Muscle Shoals: 31 years in mothballs
| Muscle Shoals, Ala.
AN American diplomat in Geneva hailed it as a ``major step toward greater openness.'' Halfway around the world, Ron Kirkland called it an inexplicable foul-up; he still shakes his head in incomprehension when he talks about that day last July.
At the chemical weapons disarmament talks in Geneva, the United States delegation revealed the location of each of the US ``chemical weapons production facilities.'' It distributed a map pinpointing the sites - one of which was here in northern Alabama, at Muscle Shoals.
The move created no small uproar and quite a bit of skepticism.
Why? The ``chemical weapons production facility'' here has been mothballed for 31 years. The federal government's Tennessee Valley Authority (TVA), where Mr. Kirkland is manager of special projects for the office of agricultural and chemical development, acts as caretaker for the plant.
If international inspectors were to view the Muscle Shoals facility, they would find an antiquated chemical plant that is quietly decaying, its cooling towers ensnared by vines, its valves frozen by rust.
There is no guard force, only a lone caretaker who tries to keep the weeds down.
The massive plant is called the ``Phosphate Development Works,'' or PDW. The Army chose an innocuous name in the 1950s to hide the true purpose of the facility - to produce chemicals that, when combined, form nerve gas.
But the charade was given up long ago, and the PDW's location has been known for years. The need for the plant was questionable: Over the years, many of its chemical products simply ended up in storage tanks at other Army facilities. It was shut down in 1957.
If the US is forced by treaty to dismantle PDW, the Army will be happy to comply. It declared the facility surplus in 1984. But the cost of dismantling the huge complex may well exceed the scrap value.

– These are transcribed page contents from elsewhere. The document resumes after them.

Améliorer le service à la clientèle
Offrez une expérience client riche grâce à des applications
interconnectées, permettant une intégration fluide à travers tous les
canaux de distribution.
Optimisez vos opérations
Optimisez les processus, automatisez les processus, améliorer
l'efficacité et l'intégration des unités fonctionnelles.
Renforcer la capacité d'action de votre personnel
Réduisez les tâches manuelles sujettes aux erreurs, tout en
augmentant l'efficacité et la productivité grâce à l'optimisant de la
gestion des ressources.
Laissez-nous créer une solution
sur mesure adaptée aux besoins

The TVA did use one small building in 1987 to purify chemicals for the Army to use in its new generation of chemical weapons. The end product, methylphosphonic dichloride, or DC, is similar to fertilizer.

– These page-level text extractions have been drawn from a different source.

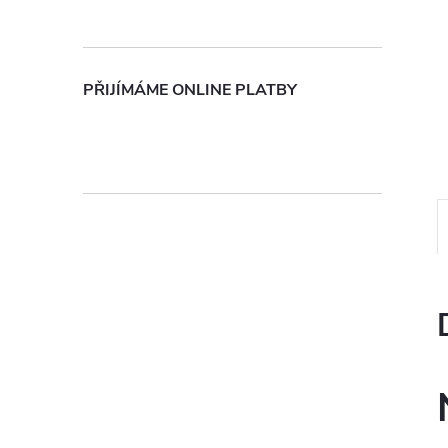
n
e
PŘIJÍMÁME ONLINE PLATBY
l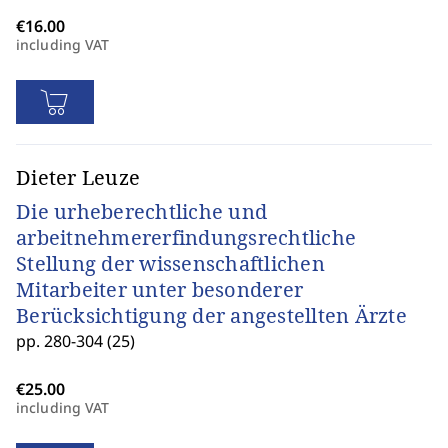
including VAT
Dieter Leuze
Die urheberechtliche und
arbeitnehmererfindungsrechtliche
Stellung der wissenschaftlichen
Mitarbeiter unter besonderer
Berücksichtigung der angestellten Ärzte
pp. 280-304 (25)
including VAT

``DC is actually two steps removed from [being] a nerve agent,'' Kirkland says.
But, he adds, ``You treat this stuff just like any industrial chemical.''
US officials acknowledge that two others of the five ``production facilities'' identified publicly this year are, like the PDW plant, on ``standby'' status.

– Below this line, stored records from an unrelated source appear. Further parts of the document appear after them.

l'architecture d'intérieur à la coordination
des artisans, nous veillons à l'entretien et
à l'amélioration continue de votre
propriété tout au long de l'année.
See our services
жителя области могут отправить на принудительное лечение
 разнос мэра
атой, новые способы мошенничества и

Still, they deny that naming them - with all the attendant press attention - was a publicity stunt.
``I can assure you we would have come under a lot of criticism if we had left Muscle Shoals off the list,'' one US official says.
Kirkland says he had no warning that the US was about to publicize the PDW. Worse, by the time word of the US declaration reached Alabama, he was being peppered with questions about a ``nerve gas plant.''
To this day, Kirkland says, ``We still can't convince some people that we're not making nerve gas here.''
Would he have any problem if the Soviet Union wanted to dispatch inspectors to see the facility?
``No,'' he says, noting that more than 2,000 visitors come each year. One of them, in fact, was the minister of chemical industries of the USSR.